(Page images and extracted text)
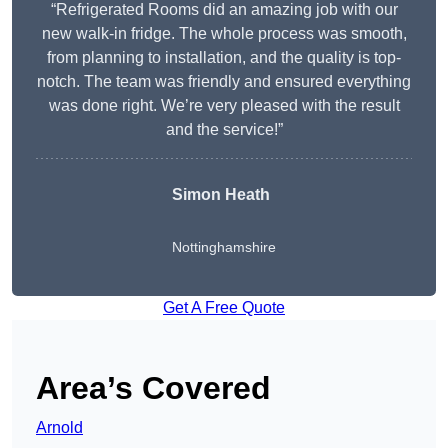
“Refrigerated Rooms did an amazing job with our
new walk-in fridge. The whole process was smooth,
from planning to installation, and the quality is top-
notch. The team was friendly and ensured everything
was done right. We’re very pleased with the result
and the service!”
Simon Heath
Nottinghamshire
Get A Free Quote
Area’s Covered
Arnold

### [What the exercise asks]
Each entry should be set down exactly, pictures excluded.

### [Solution to this exercise]
“Refrigerated Rooms did an amazing job with our
new walk-in fridge. The whole process was smooth,
from planning to installation, and the quality is top-
notch. The team was friendly and ensured everything
was done right. We’re very pleased with the result
and the service!”
Simon Heath
Nottinghamshire
Get A Free Quote
Area’s Covered
Arnold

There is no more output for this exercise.